Alphabet Is Grounding Loon—but Won’t Call It a Failure

The interesting thing is how far Loon got before Alphabet pulled the plug. When Teller first heard the idea, he says, he gave it about a 1 or 2 percent chance of succeeding. By the time of its launch in 2013—which I traveled to New Zealand to attend, following some of its first internet-bearing balloons—it had gotten to around 10 percent. By the 2018 graduation, Teller thought it was 50–50.

But in the last six months, the odds reset, like some grim-reaper-ish version of the New York Times needle. Loon had two challenges: the technological leap to deliver internet by balloon, and making the business case that people would pay for it. While the tech side was solving problems, the commercial environment became less favorable. In the last decade, much of the underserved world became connected—internet availability rose from 75 percent of the world to 93 percent. The remaining areas are primarily populated by those who can’t afford the 4G phones that receive Loon signals, or aren’t convinced that the internet—which in some cases has little content in their own language—was worth the effort. Teller came to realize that Loon was unlikely to ever contribute to Alphabet’s profits. And so the bet was lost.

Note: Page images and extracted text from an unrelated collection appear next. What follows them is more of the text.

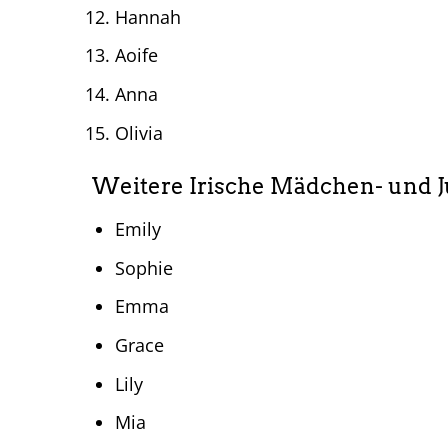
Hannah
Aoife
Anna
Olivia
Weitere Irische Mädchen- und
Emily
Sophie
Emma
Grace
Lily
Mia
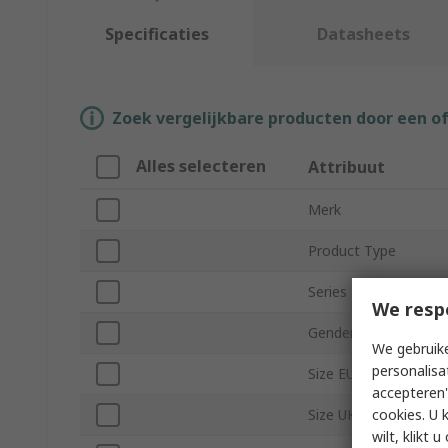
Specificaties
Datasheets
Zoek vergelijkbare producten door een o
Alles selecteren
Attribuut
Merk
Product Type
Series
We resp
Gender
We gebruike
personalisa
Size EU
accepteren"
cookies. U 
Size UK
wilt, klikt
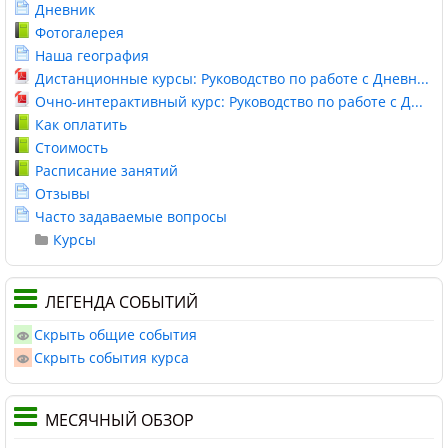
Дневник
Фотогалерея
Наша география
Дистанционные курсы: Руководство по работе с Дневн...
Очно-интерактивный курс: Руководство по работе с Д...
Как оплатить
Стоимость
Расписание занятий
Отзывы
Часто задаваемые вопросы
Курсы
ЛЕГЕНДА СОБЫТИЙ
Скрыть общие события
Скрыть события курса
МЕСЯЧНЫЙ ОБЗОР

Loon does leave a legacy. Probably no one has ever spent more money and brainpower on balloon technology, and Loon constantly set records for keeping them aloft. It broke ground in using sophisticated algorithms as well as the US government’s National Oceanic and Atmospheric Administration weather data to figure out how to ride wind currents and navigate the skies at 60,000 feet. Just last month, Loon engineers had a paper in Nature describing how their technology pioneered deep learning techniques to help their balloons autonomously form networks that thrived in a challenging environment. Another Loon breakthrough—sending high-speed data via beams of light (like fiber optic without the fiber)—kicked off a separate X project, Taara.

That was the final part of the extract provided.